Entries taken from a collection –
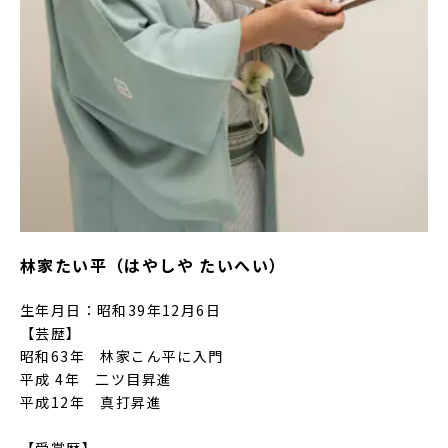
林家たい平（はやしや たいへい）
生年月日：昭和39年12月6日
【芸歴】
昭和63年 林家こん平に入門
平成 4年 二ツ目昇進
平成12年 真打昇進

Exercise requirements – Only the text of the records belongs in your answer, repeated exactly; the pictures stay out.

Answer box –
林家たい平（はやしや たいへい）
生年月日：昭和39年12月6日
【芸歴】
昭和63年 林家こん平に入門
平成 4年 二ツ目昇進
平成12年 真打昇進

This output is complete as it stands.